Most corpora want to show what's going on with the informal, more "spoken" variety of a language, as opposed to (or at least in addition to) more formal fiction, newspapers, magazines, or academic writing. This is hard to do, however, since it is very time-consuming and expensive to create a large corpus of the spoken language, because of the effort in recording, transcribing, and then annotating the texts.

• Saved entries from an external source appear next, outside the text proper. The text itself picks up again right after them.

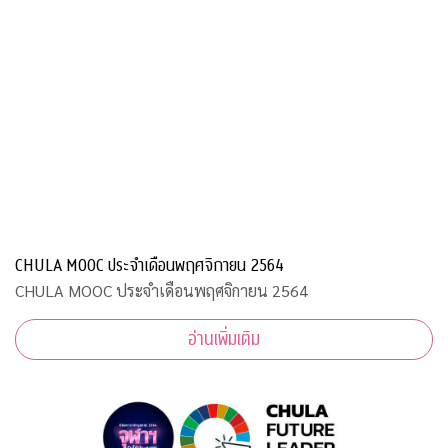
CHULA MOOC ประจำเดือนพฤศจิกายน 2564
CHULA MOOC ประจำเดือนพฤศจิกายน 2564
อ่านเพิ่มเติม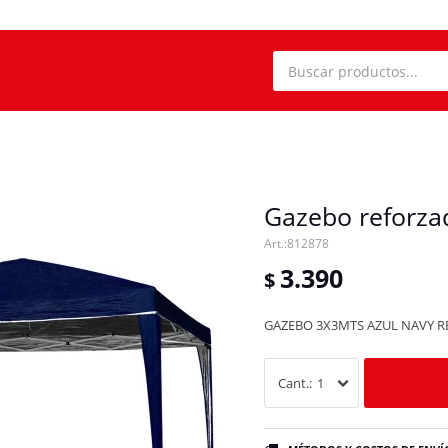
Gazebo reforzad
812878
3.390
$
GAZEBO 3X3MTS AZUL NAVY R
1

As a result, spoken corpora tend to be quite small. For English, for example, the MICASE, CALLHOME and CALLFRIEND corpora are all between about 1 and 2 million words. This might be adequate for extremely high frequency phenomena (e.g. modals and other auxiliary verbs), but it is far too small to look carefully at medium and lower-frequency words, for example

The British National Corpus (BNC interface) is perhaps the only corpus that has a large amount of everyday conversation -- about 5 million words of text (plus 5 million more in the partially available 2014 update). But the BNC is almost a "once-off" type of corpus, since large institutional funding (e.g. millions of dollars from Oxford University Press) and staffing (a large number of people in the corpus creation team) isn't something that most corpora can tap into. In addition, even though the conversational portion of the BNC corpus is now 10 million words (with the 2014 update), that is still about 12 times as small as the TV/Movies data in COCA.

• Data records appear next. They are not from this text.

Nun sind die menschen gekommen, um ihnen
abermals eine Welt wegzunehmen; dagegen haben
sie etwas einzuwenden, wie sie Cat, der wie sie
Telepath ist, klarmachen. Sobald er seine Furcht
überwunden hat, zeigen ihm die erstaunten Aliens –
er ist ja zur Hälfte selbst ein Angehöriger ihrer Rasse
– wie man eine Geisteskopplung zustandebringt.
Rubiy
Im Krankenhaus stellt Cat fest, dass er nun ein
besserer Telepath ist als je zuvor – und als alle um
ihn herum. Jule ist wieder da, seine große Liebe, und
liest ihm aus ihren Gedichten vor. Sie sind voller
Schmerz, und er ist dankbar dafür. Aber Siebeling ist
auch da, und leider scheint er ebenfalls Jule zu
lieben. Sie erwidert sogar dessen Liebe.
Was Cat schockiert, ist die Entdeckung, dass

Some researchers have hit upon an interesting approach. In projects like SUBTLEXus, rather than using transcriptions of actual recorded speech, they use data from subtitles of movies and TV, on the theory that the dialogue in most TV shows and movies represents the spoken language really well. (For examples of this research, see A, B, and C). As this research shows, the data from subtitles agrees with native speaker intuitions about their language even better than the data from actual everyday conversation (like in the BNC).

Our TV and Movies data is based on texts / data that is very similar to SUBTLEXus. The Movies Corpus, however, allows you to do more than just search for the frequency of a specific word in a wordlist. As with all of the corpora froom, the TV Corpus allows you to:

  • search for by word, lemma, part of speech

  • see collocates and re-sortable concordance lines

  • create Virtual Corpora (e.g. all dramas from the US in 2000-2009 that were rated R)

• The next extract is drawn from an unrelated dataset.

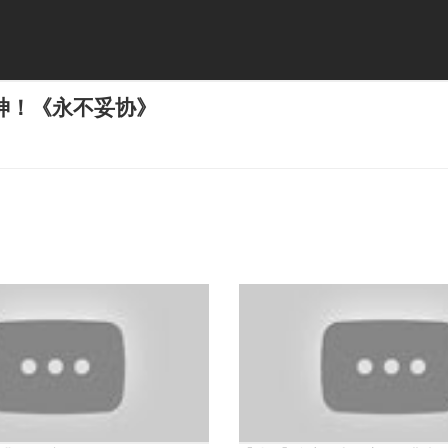
神！《永不妥协》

  • compare the frequency of words over time and between dialects

In summary, the overall value of the TV and Movies corpora (in terms of very informal language) is justified by previous research (see above). But the TV Corpus provides a "full-corpus", rather than just a word list (as with SUBTLEXus). And finally, the TV Corpus is much larger than small spoken corpora like the BNC -- much more data, and yet equally as informal.